The demands included decent food for the athletes, reducing days in isolation with more testing, permission to visit coach if you are negative, granting player and coach to be on the same hotel floor and to move as many players as possible to private houses with a tennis court for training purposes.
However, Becker has defended Djokovic and has spoken out publicly on the Eurosport Germany tennis podcast about the demands made and his thoughts on the criticism Djokovic has faced.
“The points he wrote down were absolutely right and legitimate. You get the feeling Djokovic can do whatever he wants at the moment, he just gets a lot of criticism and in this case, really unjustified,” Becker told Eurosport.
“He wanted to stand up for the players, just wanted to create fair conditions for everyone, but was sharply criticized, even by the prime minister of the country.
“I think it’s important for Australia and especially Melbourne that the players come to Melbourne. It’s good for the city and for the economy. The country and the city benefit and then you have to treat the players more fairly and respectfully.”
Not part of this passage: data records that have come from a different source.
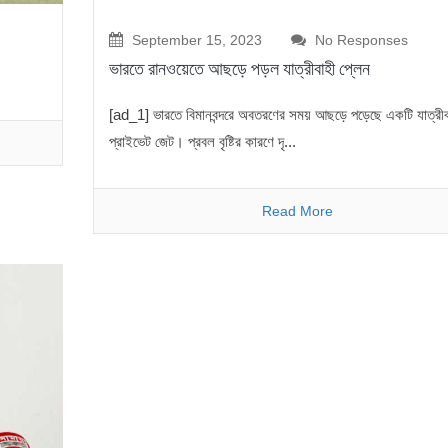
September 15, 2023
No Responses
ভারতে রানওয়েতে আছড়ে পড়ল যাত্রীবাহী প্লেন
[ad_1] ভারতে বিমানবন্দরে অবতরণের সময় আছড়ে পড়েছে একটি যাত্রীব
প্রাইভেট জেট। প্রবল বৃষ্টির কারণে দৃ...
Read More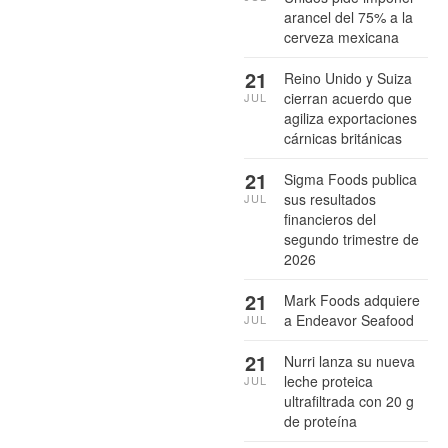
arancel del 75% a la
cerveza mexicana
21
Reino Unido y Suiza
cierran acuerdo que
JUL
agiliza exportaciones
cárnicas británicas
21
Sigma Foods publica
sus resultados
JUL
financieros del
segundo trimestre de
2026
21
Mark Foods adquiere
a Endeavor Seafood
JUL
21
Nurri lanza su nueva
leche proteica
JUL
ultrafiltrada con 20 g
de proteína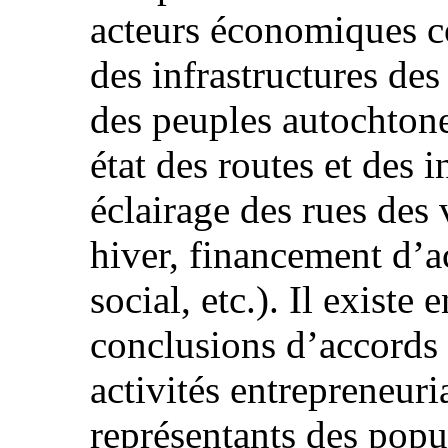
acteurs économiques c
des infrastructures des
des peuples autochtone
état des routes et des i
éclairage des rues des
hiver, financement d’a
social, etc.). Il existe
conclusions d’accords p
activités entrepreneuri
représentants des popu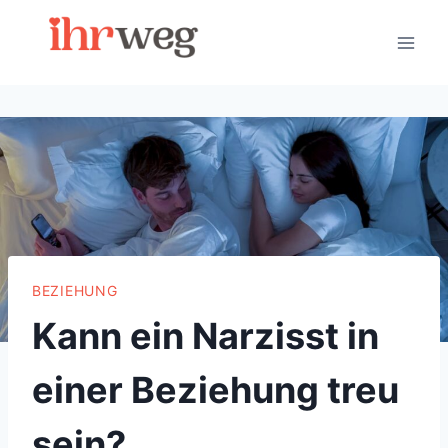
Skip
to
content
BEZIEHUNG
Kann ein Narzisst in
einer Beziehung treu
sein?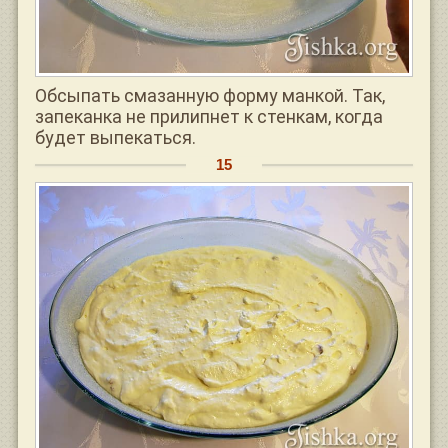
Обсыпать смазанную форму манкой. Так,
запеканка не прилипнет к стенкам, когда
будет выпекаться.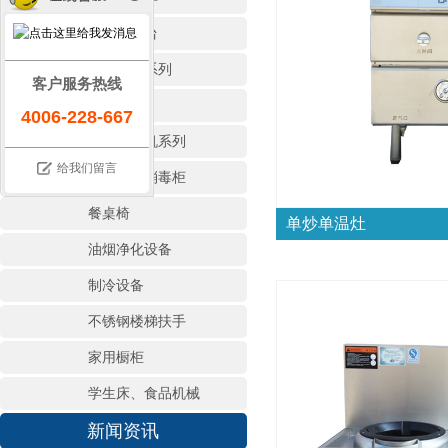
保温售饭台
存储调理系列
客户服务热线
地沟盖板
4006-228-667
商用洗碗机系列
给我们留言
热风循环消毒柜
餐桌椅
单炒单温灶
油烟净化设备
制冷设备
不锈钢楼梯扶手
家用橱柜
学生床、食品机械
新闻资讯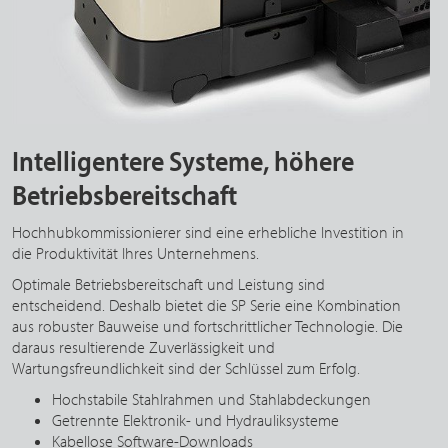
Intelligentere Systeme, höhere
Betriebsbereitschaft
Hochhubkommissionierer sind eine erhebliche Investition in
die Produktivität Ihres Unternehmens.
Optimale Betriebsbereitschaft und Leistung sind
entscheidend. Deshalb bietet die SP Serie eine Kombination
aus robuster Bauweise und fortschrittlicher Technologie. Die
daraus resultierende Zuverlässigkeit und
Wartungsfreundlichkeit sind der Schlüssel zum Erfolg.
Hochstabile Stahlrahmen und Stahlabdeckungen
Getrennte Elektronik- und Hydrauliksysteme
Kabellose Software-Downloads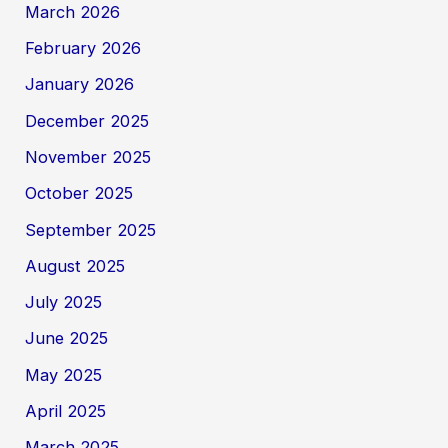
March 2026
February 2026
January 2026
December 2025
November 2025
October 2025
September 2025
August 2025
July 2025
June 2025
May 2025
April 2025
March 2025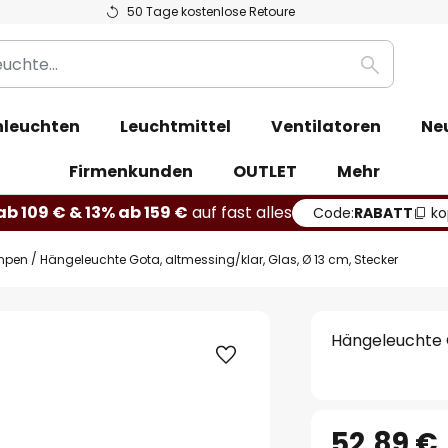
50 Tage kostenlose Retoure
Suche
leuchten
Leuchtmittel
Ventilatoren
Ne
Firmenkunden
OUTLET
Mehr
b 109 € & 13% ab 159 €
auf fast alles
Code:
RABATT
ko
mpen
Hängeleuchte Gota, altmessing/klar, Glas, Ø 13 cm, Stecker
Hängeleuchte G
52,89 €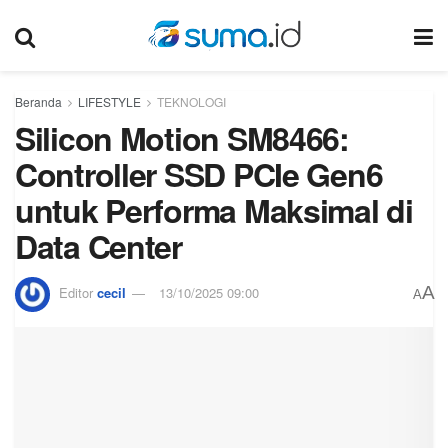
Beranda
LIFESTYLE
TEKNOLOGI
Silicon Motion SM8466:
Controller SSD PCIe Gen6
untuk Performa Maksimal di
Data Center
A
Editor
cecil
13/10/2025 09:00
A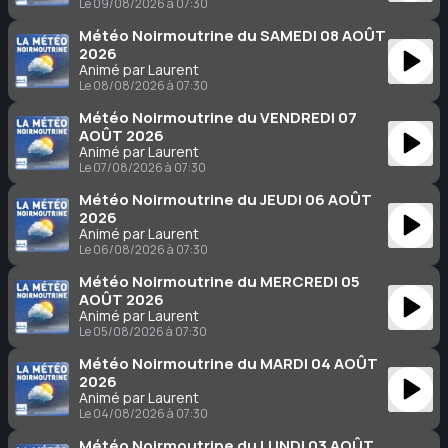
Le 09/08/2026 à 07:30
Météo Noirmoutrine du SAMEDI 08 AOÛT
2026
Animé par Laurent
Le 08/08/2026 à 07:30
Météo Noirmoutrine du VENDREDI 07
AOÛT 2026
Animé par Laurent
Le 07/08/2026 à 07:30
Météo Noirmoutrine du JEUDI 06 AOÛT
2026
Animé par Laurent
Le 06/08/2026 à 07:30
Météo Noirmoutrine du MERCREDI 05
AOÛT 2026
Animé par Laurent
Le 05/08/2026 à 07:30
Météo Noirmoutrine du MARDI 04 AOÛT
2026
Animé par Laurent
Le 04/08/2026 à 07:30
Météo Noirmoutrine du LUNDI 03 AOÛT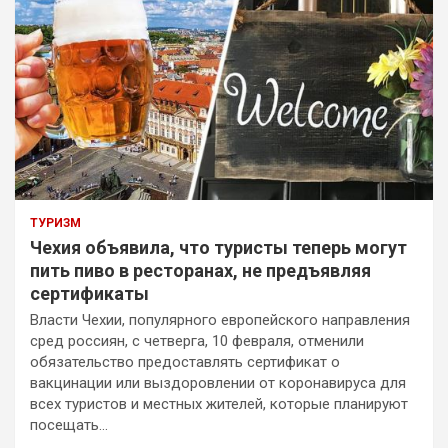
ТУРИЗМ
Чехия объявила, что туристы теперь могут
пить пиво в ресторанах, не предъявляя
сертификаты
Власти Чехии, популярного европейского направления
сред россиян, с четверга, 10 февраля, отменили
обязательство предоставлять сертификат о
вакцинации или выздоровлении от коронавируса для
всех туристов и местных жителей, которые планируют
посещать…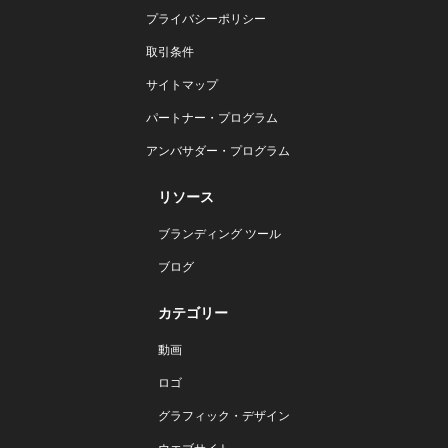
プライバシーポリシー
取引条件
サイトマップ
パートナー・プログラム
アンバサダー・プログラム
リソース
ブランディング ツール
ブログ
カテゴリー
動画
ロゴ
グラフィック・デザイン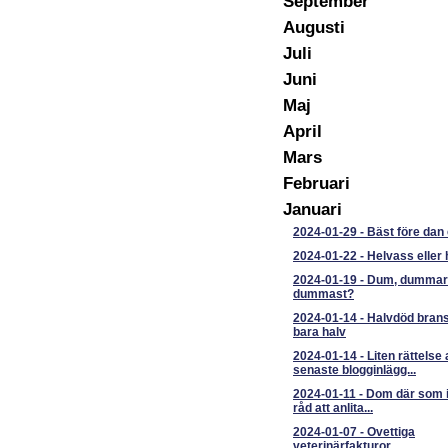
September
Augusti
Juli
Juni
Maj
April
Mars
Februari
Januari
2024-01-29
-
Bäst före dan 
2024-01-22
-
Helvass eller
2024-01-19
-
Dum, dummar
dummast?
2024-01-14
-
Halvdöd bran
bara halv
2024-01-14
-
Liten rättelse
senaste blogginlägg...
2024-01-11
-
Dom där som 
råd att anlita...
2024-01-07
-
Ovettiga
veterinärfakturor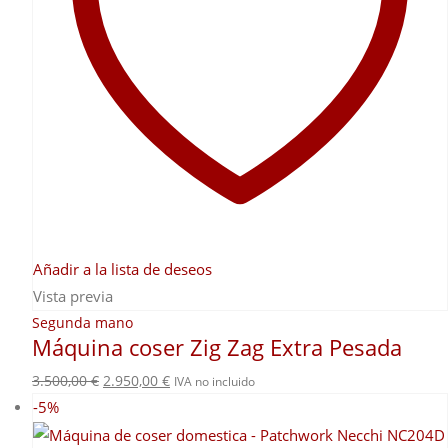
Añadir a la lista de deseos
Vista previa
Segunda mano
Máquina coser Zig Zag Extra Pesada
El
El
3.500,00
€
2.950,00
€
IVA no incluido
precio
precio
-5%
original
actual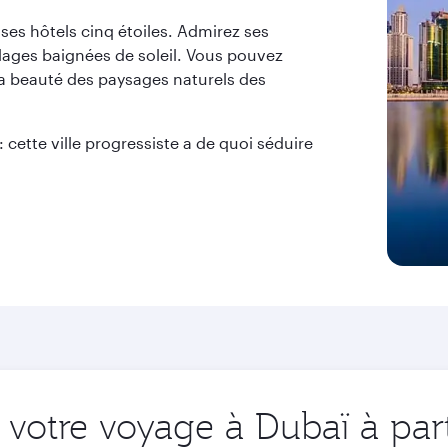
es hôtels cinq étoiles. Admirez ses
plages baignées de soleil. Vous pouvez
la beauté des paysages naturels des
 cette ville progressiste a de quoi séduire
votre voyage à Dubaï à part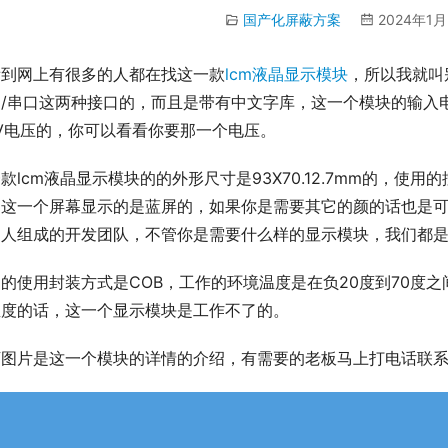
国产化屏蔽方案
2024年1月
看到网上有很多的人都在找这一款
lcm液晶显示模块
，所以我就叫
/串口这两种接口的，而且是带有中文字库，这一个模块的输入电
3V电压的，你可以看看你要那一个电压。
款lcm液晶显示模块的的外形尺寸是93X70.12.7mm的，使用
，这一个屏幕显示的是蓝屏的，如果你是需要其它的颜的话也是
多人组成的开发团队，不管你是需要什么样的显示模块，我们都
的使用封装方式是COB，工作的环境温度是在负20度到70度
温度的话，这一个显示模块是工作不了的。
下图片是这一个模块的详情的介绍，有需要的老板马上打电话联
Two-time Australian Open winner Becker went onto talk about the current conditions facing the participants in the open and how hard it will be to cope when they get out of their current quarantine.
“There are 70 players affected, out of a field of 128 players, a third is certainly in adverse conditions in Australia when they come out of quarantine, they haven’t even been out in the fresh air, haven’t played tennis,” Becker added.
“No matter how many steps they’ve taken in the room, they haven’t played ball, and then they have a week to prepare for best-of-five matches, at least for the men, in the hot conditions, that task doesn’t really work.
“All the winter preparation was for nothing. You have to ask yourself whether these are fair conditions for everyone. As an organizer, you have to ask yourself: is this right, is this reasonable?”